Essentially an unimaginative man, he left urgent domestic
issues to take care of themselves—politics for him has
been all about intrigue and place and money. Thus a miasma
of corruption at home and abroad envelops him, all the more
putrid since he had the law changed to remove himself beyond
the reach of accountability. No previous President, not even
de Gaulle, has been so thoroughly Bourbon.
Testimony is the book published in Sarkozy’s name for
electoral purposes. To judge from its contents, he may well
have neither written nor read it. “To build and to
love… . The primary mission of a politician is to give
hope… . I love our nation.” Change, clean breaks, dreams,
action, remaking, new—such vote-for-me guff, tricked out
page after page with a forest of exclamation marks, is
embarrassing, mortifying.
In contrast, what has he actually done? With political
brilliance, he has scuppered the opposing Socialists by
poaching a number of their best people, for instance
appointing Bernard Kouchner, founder of Doctors Without
Borders, to the Foreign Ministry. No real enemies remain
either to the Left or to the Right. Cartoonists depict him
as Tsarkozy or Napoleon. His prime minister is relegated to
a mere managerial role. In his cabinet, Sarkozy has more
than the regulation number of women and minority
representatives (though one of them turns out to have two
brothers accused of drug-dealing).
At Brussels, he has
lobbied successfully for French protectionism, in particular
permission to break the budgetary rules. The French may have
voted against the EU treaty, but thanks to him and
Frau Merkel, the German Chancellor, it is business as usual,
and there is no need to pay attention to anything so
fleeting as a negative referendum. Like everybody else, the
French are going to get the treaty just the same, though as
a sweetener for them he has managed to have removed a
commitment to the market and “free and undistorted
competition,” the very feature held in France to be the
essence of Anglo-Saxon capitalist horror. In regard to the
United States, he emphasizes that the Iraq campaign is a
“historic mistake,” and France would not be “submissive.”

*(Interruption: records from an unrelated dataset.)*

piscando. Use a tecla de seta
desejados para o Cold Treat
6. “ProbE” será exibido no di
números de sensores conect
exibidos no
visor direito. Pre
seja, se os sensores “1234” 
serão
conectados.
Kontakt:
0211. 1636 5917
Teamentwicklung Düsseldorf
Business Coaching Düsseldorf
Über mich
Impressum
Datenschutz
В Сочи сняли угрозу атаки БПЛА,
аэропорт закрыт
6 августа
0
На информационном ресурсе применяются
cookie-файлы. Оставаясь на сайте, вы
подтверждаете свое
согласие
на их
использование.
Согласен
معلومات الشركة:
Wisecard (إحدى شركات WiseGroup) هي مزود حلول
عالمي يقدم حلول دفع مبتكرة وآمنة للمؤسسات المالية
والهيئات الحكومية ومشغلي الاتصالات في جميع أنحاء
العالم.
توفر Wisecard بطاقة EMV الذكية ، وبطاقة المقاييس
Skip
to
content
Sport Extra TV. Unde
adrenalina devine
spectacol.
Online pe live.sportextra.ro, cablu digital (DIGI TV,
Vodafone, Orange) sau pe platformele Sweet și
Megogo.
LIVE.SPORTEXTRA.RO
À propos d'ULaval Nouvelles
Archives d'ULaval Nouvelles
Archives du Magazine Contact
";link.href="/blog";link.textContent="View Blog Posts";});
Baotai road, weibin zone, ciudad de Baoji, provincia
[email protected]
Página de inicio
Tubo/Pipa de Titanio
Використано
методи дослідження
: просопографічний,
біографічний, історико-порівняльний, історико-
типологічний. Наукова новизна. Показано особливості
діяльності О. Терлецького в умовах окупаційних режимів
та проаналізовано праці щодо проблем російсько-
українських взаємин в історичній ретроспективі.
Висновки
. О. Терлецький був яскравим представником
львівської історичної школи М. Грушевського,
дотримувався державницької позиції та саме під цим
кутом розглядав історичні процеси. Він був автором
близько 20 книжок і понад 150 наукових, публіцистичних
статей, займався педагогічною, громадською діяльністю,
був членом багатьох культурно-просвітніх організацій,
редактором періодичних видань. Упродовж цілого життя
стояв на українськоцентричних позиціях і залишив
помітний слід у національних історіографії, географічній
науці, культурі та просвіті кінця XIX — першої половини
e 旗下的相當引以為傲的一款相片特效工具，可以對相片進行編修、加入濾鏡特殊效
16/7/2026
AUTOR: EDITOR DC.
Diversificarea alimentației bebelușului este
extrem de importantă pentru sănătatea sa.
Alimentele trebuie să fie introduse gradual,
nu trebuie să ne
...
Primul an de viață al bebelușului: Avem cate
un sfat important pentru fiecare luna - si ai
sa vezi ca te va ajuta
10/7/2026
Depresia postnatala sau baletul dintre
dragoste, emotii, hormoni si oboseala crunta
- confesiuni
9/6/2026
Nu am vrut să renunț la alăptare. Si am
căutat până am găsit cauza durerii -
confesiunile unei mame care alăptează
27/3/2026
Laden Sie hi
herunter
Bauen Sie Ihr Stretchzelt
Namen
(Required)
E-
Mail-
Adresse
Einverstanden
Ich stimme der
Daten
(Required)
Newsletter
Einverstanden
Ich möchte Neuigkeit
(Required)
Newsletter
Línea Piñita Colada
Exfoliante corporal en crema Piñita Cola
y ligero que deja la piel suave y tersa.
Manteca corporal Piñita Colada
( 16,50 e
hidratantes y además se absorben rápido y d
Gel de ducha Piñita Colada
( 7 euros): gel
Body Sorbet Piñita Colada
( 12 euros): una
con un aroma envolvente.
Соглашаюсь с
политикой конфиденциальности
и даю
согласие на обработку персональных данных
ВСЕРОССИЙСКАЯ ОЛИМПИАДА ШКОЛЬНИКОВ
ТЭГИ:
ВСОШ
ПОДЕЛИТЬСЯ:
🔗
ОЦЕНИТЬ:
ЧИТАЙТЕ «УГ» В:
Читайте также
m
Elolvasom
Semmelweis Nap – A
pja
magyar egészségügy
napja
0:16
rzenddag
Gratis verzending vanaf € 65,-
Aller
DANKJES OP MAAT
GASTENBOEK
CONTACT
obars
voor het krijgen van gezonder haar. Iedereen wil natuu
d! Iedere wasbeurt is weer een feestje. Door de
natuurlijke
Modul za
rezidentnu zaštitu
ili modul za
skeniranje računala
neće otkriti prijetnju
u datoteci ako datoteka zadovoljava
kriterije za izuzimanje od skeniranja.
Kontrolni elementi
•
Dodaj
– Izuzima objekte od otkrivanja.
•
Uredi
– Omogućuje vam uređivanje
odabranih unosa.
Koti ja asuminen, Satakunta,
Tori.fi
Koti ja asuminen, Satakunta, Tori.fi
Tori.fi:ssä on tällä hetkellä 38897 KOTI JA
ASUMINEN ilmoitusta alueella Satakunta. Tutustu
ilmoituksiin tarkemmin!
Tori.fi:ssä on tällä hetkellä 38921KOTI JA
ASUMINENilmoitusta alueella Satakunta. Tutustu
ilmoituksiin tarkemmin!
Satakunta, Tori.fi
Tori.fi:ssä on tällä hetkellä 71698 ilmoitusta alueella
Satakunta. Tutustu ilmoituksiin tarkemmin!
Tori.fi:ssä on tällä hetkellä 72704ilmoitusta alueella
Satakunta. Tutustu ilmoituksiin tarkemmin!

Indeed he asks his American friends “to let us be free, free
to be their friends,” implying that they cannot be friends
as things now stand. Refusing to condemn Hezbollah as a
terrorist organization and a state within a state, he has
invited its leaders to a conference on Lebanon. A
characteristic rumor then spread that the Israelis might
take them hostage in exchange for the two soldiers whose
abduction by Hezbollah sparked off the war of 2006.
Sarkozy’s presidency will depend ultimately on how he
interprets that word racaille, which comes down to whether a
way can be found to integrate the six million Muslims; and
if not, what happens then. Otherwise, Testimony
notwithstanding, it looks as if he is turning into a French
President like any other, only more hectic.